▸ About this task: When you spot the word "Friends" in a line of the data below, copy that line.

*** Opening of Materials provided ***

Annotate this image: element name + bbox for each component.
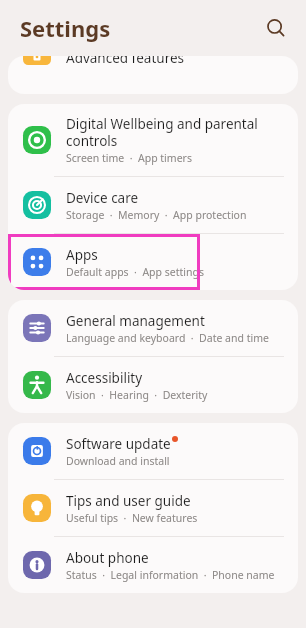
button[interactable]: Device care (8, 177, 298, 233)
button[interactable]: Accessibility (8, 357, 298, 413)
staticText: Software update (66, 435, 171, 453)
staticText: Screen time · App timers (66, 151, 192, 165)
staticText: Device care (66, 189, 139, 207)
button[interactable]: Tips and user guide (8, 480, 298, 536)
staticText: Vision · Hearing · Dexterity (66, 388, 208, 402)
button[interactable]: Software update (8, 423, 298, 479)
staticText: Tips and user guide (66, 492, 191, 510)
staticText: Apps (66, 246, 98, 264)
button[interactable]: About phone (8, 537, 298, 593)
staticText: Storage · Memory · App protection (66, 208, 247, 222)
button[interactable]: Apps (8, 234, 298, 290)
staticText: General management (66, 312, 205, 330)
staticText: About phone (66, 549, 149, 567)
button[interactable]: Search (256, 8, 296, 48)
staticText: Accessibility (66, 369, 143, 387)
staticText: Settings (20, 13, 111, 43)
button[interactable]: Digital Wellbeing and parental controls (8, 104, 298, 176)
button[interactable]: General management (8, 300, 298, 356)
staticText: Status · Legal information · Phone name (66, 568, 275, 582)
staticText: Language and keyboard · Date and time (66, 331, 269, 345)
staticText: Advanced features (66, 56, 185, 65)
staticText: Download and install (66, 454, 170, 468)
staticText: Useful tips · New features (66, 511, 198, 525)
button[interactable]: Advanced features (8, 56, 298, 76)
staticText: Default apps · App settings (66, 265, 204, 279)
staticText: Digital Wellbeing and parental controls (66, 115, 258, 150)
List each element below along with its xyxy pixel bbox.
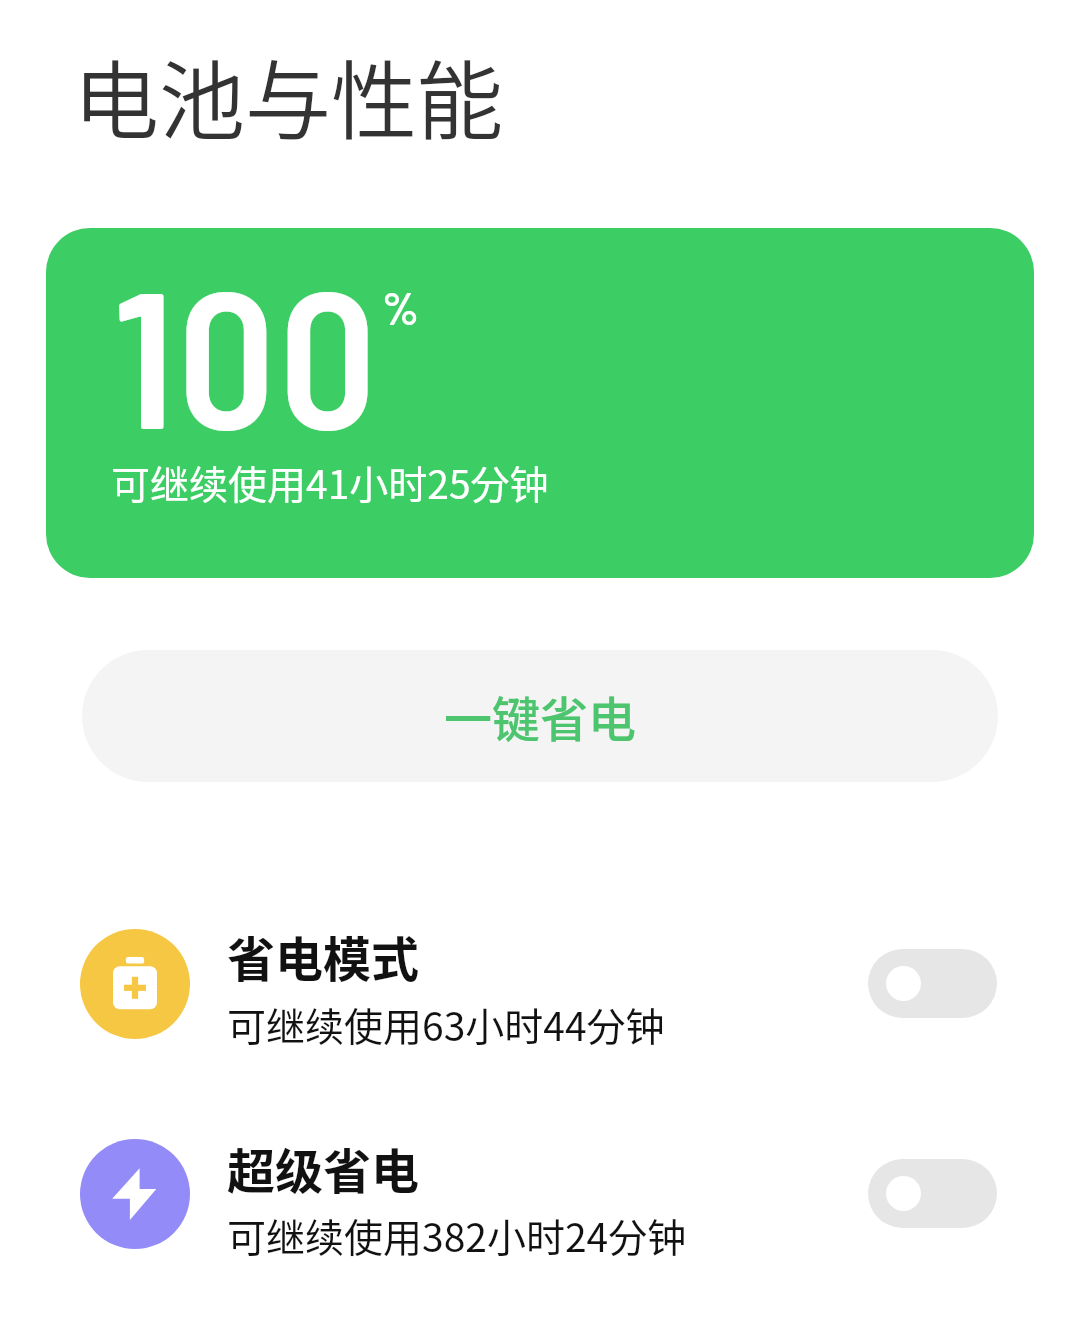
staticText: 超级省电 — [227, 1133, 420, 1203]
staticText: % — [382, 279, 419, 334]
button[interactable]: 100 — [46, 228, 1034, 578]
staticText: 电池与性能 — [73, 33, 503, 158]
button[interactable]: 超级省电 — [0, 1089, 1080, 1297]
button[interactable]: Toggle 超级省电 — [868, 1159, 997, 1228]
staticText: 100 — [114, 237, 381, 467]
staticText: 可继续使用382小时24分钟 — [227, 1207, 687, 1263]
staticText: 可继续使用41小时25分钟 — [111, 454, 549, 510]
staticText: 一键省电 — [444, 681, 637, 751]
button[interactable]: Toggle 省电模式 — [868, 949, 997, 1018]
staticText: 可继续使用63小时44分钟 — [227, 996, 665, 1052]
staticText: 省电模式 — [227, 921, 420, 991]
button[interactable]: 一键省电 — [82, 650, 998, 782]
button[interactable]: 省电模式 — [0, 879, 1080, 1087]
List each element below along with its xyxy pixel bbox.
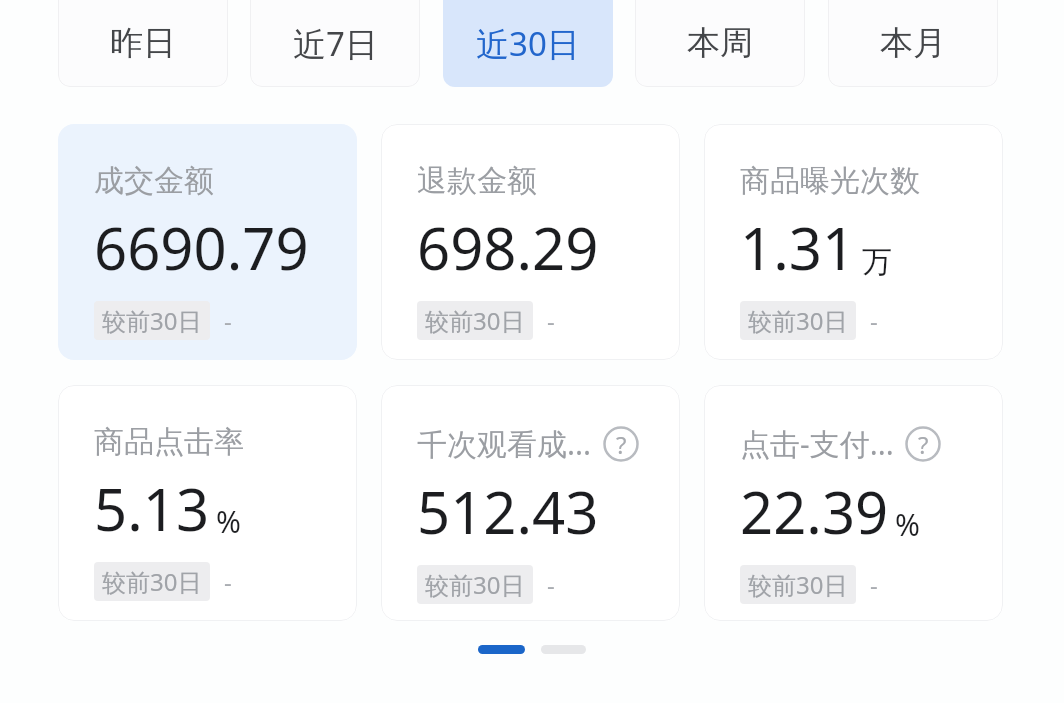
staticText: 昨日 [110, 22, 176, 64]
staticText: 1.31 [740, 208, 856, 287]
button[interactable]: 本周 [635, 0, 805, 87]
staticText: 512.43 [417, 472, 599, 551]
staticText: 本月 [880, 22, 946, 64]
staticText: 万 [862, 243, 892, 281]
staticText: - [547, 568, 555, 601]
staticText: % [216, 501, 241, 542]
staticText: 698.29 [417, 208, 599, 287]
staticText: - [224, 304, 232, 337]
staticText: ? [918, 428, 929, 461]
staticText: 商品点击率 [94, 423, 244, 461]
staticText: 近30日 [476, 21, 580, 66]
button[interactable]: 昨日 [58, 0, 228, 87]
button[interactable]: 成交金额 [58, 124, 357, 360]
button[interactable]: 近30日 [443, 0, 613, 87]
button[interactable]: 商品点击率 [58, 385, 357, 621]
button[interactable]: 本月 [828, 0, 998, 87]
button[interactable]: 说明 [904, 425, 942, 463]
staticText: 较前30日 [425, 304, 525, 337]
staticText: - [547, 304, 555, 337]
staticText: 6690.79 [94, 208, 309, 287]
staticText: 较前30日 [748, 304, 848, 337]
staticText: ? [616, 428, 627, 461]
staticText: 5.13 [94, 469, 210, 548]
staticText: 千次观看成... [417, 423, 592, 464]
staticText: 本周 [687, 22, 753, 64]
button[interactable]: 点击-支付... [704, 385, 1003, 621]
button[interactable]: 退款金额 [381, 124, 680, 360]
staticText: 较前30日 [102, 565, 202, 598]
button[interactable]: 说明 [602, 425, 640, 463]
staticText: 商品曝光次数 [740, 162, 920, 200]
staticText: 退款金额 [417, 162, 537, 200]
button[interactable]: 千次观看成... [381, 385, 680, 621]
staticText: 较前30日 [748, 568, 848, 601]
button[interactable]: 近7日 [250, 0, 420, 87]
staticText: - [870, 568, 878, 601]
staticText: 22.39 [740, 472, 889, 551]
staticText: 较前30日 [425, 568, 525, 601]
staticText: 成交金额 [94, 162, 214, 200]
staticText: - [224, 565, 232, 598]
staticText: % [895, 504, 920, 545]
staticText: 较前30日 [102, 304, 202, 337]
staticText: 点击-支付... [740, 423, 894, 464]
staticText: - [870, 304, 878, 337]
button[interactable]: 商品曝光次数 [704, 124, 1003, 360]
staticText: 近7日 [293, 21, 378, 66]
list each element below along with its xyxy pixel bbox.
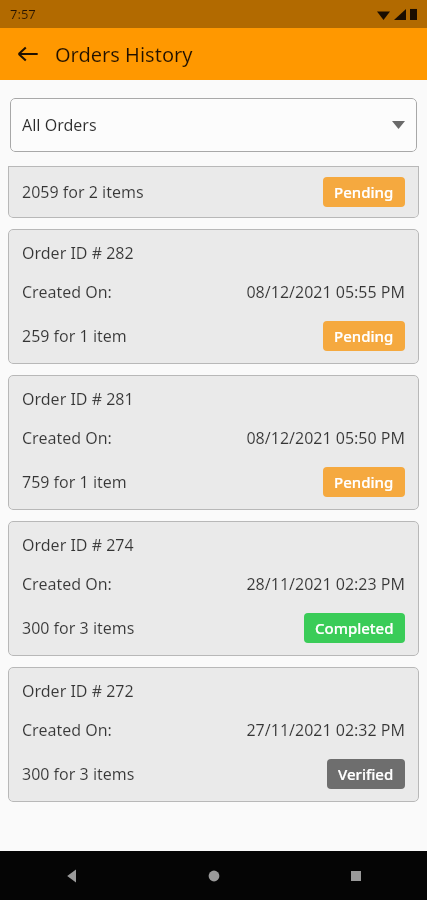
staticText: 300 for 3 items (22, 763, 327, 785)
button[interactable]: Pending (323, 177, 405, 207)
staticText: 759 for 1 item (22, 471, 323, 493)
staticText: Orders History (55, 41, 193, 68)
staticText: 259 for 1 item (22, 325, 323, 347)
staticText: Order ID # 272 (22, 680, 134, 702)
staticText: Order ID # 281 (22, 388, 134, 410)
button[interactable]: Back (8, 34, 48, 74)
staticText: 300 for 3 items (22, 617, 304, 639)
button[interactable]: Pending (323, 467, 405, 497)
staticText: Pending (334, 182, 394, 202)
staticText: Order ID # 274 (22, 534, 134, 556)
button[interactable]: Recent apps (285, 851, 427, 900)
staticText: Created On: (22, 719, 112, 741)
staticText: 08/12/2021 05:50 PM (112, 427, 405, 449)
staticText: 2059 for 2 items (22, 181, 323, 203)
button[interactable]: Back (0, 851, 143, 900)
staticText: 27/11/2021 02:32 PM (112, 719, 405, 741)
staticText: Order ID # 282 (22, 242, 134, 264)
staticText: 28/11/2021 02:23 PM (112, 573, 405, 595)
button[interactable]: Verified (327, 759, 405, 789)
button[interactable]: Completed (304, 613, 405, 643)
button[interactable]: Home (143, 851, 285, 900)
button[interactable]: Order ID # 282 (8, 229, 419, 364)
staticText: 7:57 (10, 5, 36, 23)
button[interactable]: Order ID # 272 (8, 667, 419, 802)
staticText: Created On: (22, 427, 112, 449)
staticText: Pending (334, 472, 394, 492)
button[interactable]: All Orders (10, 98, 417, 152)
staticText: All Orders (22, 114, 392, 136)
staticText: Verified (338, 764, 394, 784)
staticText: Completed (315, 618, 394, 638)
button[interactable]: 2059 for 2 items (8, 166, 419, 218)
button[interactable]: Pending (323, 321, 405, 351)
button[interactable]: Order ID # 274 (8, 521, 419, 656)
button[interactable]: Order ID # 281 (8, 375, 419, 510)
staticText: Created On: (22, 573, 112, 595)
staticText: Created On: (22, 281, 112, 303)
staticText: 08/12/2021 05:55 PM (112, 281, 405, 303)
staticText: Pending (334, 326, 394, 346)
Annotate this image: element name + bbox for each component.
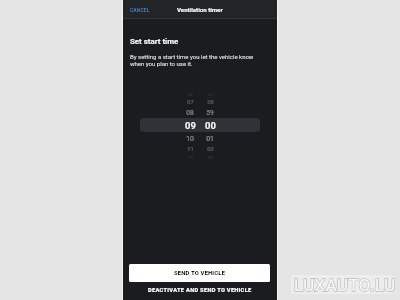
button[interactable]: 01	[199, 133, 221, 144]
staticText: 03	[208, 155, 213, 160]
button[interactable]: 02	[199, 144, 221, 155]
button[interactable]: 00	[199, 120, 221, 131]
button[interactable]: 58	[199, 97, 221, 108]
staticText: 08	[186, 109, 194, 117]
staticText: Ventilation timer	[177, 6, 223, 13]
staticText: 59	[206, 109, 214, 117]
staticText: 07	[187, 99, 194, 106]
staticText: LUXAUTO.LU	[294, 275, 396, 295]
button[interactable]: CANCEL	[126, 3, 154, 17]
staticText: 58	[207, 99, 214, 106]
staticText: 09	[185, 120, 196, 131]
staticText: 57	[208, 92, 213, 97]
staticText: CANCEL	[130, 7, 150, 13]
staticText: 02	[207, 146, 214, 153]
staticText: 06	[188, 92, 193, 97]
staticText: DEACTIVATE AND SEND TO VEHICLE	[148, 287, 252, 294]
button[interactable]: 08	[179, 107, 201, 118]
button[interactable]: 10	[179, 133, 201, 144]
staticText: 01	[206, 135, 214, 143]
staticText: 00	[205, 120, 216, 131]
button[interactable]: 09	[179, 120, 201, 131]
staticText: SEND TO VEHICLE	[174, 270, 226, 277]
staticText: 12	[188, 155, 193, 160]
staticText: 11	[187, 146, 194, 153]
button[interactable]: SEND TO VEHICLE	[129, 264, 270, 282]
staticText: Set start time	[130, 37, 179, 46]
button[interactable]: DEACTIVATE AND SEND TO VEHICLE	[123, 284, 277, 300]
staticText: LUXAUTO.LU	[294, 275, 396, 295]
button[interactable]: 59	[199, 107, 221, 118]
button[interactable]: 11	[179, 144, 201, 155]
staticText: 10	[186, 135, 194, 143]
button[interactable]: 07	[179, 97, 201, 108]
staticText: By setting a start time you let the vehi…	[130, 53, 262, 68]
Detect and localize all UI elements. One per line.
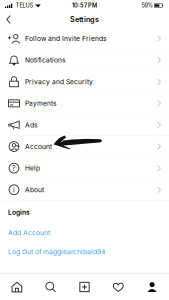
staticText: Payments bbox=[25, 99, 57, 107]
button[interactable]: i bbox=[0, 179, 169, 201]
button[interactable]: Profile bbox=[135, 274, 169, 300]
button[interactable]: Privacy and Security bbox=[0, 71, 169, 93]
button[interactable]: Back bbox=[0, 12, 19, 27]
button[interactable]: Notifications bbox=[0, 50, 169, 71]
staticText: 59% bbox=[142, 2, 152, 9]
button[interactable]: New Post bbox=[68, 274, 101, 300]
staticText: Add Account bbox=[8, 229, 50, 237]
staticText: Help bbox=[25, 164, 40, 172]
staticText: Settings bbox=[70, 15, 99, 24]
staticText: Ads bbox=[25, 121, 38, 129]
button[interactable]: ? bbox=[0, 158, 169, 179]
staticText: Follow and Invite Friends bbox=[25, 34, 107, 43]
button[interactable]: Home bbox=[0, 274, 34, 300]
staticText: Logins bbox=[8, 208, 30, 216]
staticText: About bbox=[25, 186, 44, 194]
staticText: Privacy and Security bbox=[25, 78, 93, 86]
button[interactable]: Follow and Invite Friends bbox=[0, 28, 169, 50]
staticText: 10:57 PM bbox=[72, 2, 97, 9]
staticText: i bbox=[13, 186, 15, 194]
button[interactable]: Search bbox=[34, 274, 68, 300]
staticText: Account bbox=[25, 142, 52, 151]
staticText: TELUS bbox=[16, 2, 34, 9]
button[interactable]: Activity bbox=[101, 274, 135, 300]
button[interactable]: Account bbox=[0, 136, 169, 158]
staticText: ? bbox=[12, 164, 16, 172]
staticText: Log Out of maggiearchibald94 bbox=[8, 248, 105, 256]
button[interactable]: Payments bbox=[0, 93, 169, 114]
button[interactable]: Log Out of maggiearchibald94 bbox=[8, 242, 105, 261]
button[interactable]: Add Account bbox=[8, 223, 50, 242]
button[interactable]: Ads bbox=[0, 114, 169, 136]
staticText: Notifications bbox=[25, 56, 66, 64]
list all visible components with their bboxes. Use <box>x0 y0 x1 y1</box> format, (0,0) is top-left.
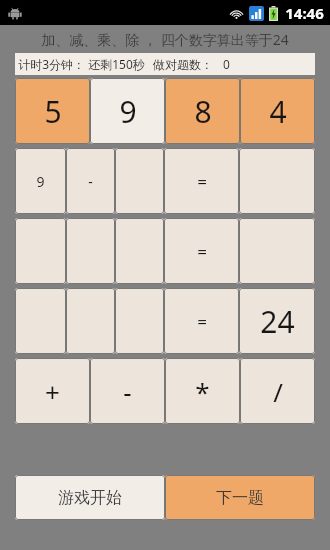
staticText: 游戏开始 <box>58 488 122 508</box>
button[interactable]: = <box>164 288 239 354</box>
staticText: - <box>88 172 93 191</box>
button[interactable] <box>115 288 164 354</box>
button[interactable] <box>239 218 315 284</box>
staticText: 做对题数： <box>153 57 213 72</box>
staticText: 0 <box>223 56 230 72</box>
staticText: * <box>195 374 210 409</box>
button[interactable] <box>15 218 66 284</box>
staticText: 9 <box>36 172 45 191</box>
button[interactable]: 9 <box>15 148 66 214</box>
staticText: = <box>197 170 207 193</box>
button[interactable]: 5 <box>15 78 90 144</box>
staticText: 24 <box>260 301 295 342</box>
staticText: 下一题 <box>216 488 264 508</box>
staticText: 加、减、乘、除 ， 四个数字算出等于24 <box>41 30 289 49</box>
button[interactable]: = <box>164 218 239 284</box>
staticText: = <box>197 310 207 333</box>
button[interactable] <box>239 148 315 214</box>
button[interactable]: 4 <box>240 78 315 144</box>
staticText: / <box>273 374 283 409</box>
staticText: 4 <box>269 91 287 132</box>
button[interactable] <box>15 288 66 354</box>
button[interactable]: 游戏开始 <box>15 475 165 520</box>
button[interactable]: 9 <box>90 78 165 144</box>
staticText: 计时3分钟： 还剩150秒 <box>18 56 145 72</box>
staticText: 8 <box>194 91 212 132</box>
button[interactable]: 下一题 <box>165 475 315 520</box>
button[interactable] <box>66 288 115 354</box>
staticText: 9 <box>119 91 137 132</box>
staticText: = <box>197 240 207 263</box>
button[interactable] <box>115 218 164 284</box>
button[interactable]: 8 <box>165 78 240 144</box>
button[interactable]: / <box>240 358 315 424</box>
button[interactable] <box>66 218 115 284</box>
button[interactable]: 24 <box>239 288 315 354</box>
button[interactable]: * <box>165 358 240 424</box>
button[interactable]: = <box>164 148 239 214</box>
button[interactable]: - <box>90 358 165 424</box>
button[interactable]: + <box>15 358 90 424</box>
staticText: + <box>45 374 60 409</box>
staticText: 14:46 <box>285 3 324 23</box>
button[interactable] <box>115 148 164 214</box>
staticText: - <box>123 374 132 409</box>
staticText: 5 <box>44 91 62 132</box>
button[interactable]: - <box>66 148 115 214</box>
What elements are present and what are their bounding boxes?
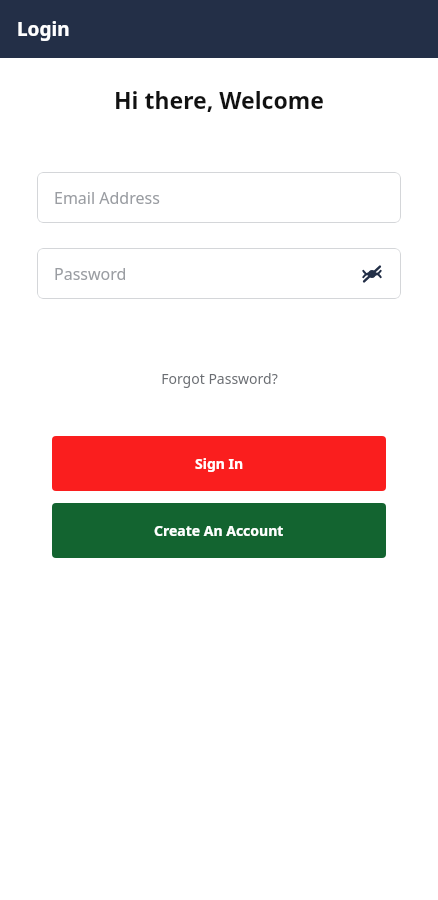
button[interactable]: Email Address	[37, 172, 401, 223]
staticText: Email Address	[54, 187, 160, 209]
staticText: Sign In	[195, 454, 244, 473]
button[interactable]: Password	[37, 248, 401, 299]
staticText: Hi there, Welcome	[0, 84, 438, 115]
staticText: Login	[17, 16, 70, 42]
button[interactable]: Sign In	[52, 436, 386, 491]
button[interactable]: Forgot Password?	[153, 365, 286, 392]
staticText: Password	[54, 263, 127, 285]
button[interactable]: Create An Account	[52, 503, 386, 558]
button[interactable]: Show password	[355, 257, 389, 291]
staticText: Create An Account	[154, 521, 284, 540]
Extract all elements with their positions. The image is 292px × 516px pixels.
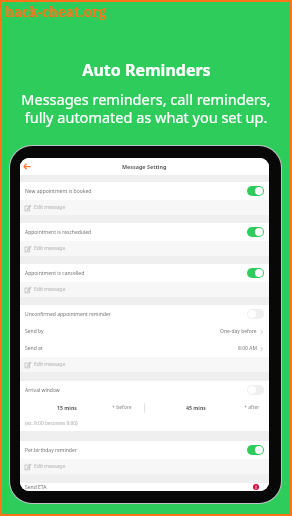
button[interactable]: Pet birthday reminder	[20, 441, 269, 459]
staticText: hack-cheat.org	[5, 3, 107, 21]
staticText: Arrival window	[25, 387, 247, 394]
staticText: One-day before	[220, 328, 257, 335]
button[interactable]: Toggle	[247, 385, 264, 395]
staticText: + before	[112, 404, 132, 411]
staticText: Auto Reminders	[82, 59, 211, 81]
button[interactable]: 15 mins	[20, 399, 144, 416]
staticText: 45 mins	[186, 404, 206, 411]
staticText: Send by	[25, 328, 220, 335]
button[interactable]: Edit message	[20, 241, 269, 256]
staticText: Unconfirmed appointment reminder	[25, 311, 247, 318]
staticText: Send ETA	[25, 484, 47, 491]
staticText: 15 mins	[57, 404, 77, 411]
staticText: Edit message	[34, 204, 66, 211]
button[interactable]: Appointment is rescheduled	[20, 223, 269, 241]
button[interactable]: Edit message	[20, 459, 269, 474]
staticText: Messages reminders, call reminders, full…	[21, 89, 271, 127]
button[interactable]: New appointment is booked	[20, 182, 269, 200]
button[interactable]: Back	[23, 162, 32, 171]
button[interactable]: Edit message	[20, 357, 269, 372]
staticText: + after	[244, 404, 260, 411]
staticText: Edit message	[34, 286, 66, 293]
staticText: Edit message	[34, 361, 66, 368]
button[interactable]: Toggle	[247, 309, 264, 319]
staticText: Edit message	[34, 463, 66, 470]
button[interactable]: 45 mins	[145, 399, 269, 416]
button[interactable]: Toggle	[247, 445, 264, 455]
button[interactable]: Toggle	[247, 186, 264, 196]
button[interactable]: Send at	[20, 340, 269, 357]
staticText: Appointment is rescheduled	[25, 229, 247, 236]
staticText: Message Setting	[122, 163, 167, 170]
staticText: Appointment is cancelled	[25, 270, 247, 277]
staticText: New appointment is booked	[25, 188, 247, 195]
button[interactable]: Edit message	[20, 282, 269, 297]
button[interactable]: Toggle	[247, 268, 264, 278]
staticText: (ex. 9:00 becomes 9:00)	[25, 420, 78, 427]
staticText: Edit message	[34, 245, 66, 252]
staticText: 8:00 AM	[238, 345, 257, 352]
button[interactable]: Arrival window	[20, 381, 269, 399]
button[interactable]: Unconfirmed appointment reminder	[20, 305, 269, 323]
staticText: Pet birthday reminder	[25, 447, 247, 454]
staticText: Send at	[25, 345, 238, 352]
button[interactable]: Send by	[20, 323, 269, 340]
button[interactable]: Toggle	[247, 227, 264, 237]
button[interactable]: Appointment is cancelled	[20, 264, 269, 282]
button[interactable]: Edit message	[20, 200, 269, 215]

*** Close of Materials provided ***

▸ Answer section:
staticText: Follow and Invite Friends bbox=[25, 34, 107, 43]
button[interactable]: Follow and Invite Friends bbox=[0, 28, 169, 50]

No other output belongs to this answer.